Exercise objective - Give back, word for word, only the lines from the one containing "इमेलः arthikawaj@gmail.com" to the end of the listing below.

Exercise input -
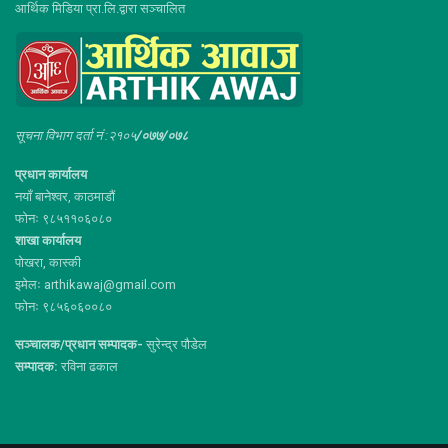
आर्थिक मिडिया प्रा.लि.द्वारा सञ्चालित
सूचना विभाग दर्ता नं :२१०५
/०७७/०७८
प्रधान कार्यालय
नयाँ बानेश्वर, काठमाडौं
फोनः ९८५११०६०८०
शाखा कार्यालय
पोखरा, कास्की
इमेलः arthikawaj@gmail.com
फोनः ९८५६०६००८०
सञ्चालक/प्रधान सम्पादक-
सुरेन्द्र पौडेल
सम्पादक:
रविना ढकाल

Response area -
इमेलः arthikawaj@gmail.com
फोनः ९८५६०६००८०
सञ्चालक/प्रधान सम्पादक-
सुरेन्द्र पौडेल
सम्पादक:
रविना ढकाल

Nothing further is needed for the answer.